Required work >>
Look below for the line containing "News & Politics"; from there through the line containing "Parts & Accessories Center", both lines included, please set down each line exactly and nothing else.

Given data >>
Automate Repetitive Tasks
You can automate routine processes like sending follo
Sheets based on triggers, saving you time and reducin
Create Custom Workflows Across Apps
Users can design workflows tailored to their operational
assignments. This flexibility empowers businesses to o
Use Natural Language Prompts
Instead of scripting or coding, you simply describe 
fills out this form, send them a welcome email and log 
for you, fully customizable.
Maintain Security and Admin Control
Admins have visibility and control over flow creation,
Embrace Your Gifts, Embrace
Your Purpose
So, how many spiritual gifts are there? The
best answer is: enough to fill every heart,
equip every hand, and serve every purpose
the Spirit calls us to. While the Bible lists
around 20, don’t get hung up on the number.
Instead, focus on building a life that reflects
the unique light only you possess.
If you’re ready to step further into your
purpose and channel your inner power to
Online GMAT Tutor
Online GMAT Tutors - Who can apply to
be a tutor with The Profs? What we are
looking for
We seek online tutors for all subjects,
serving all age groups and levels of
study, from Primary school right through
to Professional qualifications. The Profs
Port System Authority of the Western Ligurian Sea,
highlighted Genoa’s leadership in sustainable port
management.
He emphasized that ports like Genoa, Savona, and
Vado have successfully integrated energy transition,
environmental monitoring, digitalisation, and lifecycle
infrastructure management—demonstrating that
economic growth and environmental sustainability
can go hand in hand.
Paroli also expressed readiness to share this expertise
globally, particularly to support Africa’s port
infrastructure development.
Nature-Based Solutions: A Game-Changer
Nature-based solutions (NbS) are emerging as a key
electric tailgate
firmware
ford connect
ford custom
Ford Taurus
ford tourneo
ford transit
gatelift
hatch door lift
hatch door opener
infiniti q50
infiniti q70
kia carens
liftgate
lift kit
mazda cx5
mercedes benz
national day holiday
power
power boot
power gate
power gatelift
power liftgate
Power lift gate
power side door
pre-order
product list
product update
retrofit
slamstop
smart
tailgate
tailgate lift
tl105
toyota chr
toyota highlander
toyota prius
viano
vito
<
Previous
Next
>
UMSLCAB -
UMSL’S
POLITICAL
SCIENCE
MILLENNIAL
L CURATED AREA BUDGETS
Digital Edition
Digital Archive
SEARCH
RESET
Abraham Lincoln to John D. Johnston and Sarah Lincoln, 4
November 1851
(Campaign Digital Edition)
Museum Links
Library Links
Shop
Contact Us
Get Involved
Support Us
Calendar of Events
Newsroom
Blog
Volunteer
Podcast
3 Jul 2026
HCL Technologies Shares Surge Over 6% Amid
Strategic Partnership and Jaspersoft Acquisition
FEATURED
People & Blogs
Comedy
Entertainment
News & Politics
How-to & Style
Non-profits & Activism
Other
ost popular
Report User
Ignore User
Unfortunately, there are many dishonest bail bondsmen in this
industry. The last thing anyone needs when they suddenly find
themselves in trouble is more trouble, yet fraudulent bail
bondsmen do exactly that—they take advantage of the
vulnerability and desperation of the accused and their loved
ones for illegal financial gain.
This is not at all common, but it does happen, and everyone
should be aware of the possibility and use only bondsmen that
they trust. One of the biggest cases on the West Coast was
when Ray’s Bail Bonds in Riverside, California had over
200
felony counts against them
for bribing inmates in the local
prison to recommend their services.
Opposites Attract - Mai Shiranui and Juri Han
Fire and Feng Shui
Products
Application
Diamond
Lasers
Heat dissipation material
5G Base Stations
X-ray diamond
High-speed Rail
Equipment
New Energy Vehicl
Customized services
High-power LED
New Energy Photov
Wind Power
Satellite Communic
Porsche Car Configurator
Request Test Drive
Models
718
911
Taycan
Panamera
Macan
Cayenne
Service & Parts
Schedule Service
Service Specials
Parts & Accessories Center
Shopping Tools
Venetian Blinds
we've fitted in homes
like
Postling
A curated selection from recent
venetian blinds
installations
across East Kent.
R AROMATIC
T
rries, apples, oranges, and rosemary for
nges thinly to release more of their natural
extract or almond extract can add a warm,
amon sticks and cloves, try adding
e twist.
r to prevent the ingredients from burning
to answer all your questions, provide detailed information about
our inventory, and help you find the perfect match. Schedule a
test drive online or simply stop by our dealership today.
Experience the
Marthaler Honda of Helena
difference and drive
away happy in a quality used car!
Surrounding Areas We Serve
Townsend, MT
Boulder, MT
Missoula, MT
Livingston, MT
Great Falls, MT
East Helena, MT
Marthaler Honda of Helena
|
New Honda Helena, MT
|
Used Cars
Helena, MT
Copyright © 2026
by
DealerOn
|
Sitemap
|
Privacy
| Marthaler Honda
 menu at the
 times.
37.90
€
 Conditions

Written solution >>
News & Politics
How-to & Style
Non-profits & Activism
Other
ost popular
Report User
Ignore User
Unfortunately, there are many dishonest bail bondsmen in this
industry. The last thing anyone needs when they suddenly find
themselves in trouble is more trouble, yet fraudulent bail
bondsmen do exactly that—they take advantage of the
vulnerability and desperation of the accused and their loved
ones for illegal financial gain.
This is not at all common, but it does happen, and everyone
should be aware of the possibility and use only bondsmen that
they trust. One of the biggest cases on the West Coast was
when Ray’s Bail Bonds in Riverside, California had over
200
felony counts against them
for bribing inmates in the local
prison to recommend their services.
Opposites Attract - Mai Shiranui and Juri Han
Fire and Feng Shui
Products
Application
Diamond
Lasers
Heat dissipation material
5G Base Stations
X-ray diamond
High-speed Rail
Equipment
New Energy Vehicl
Customized services
High-power LED
New Energy Photov
Wind Power
Satellite Communic
Porsche Car Configurator
Request Test Drive
Models
718
911
Taycan
Panamera
Macan
Cayenne
Service & Parts
Schedule Service
Service Specials
Parts & Accessories Center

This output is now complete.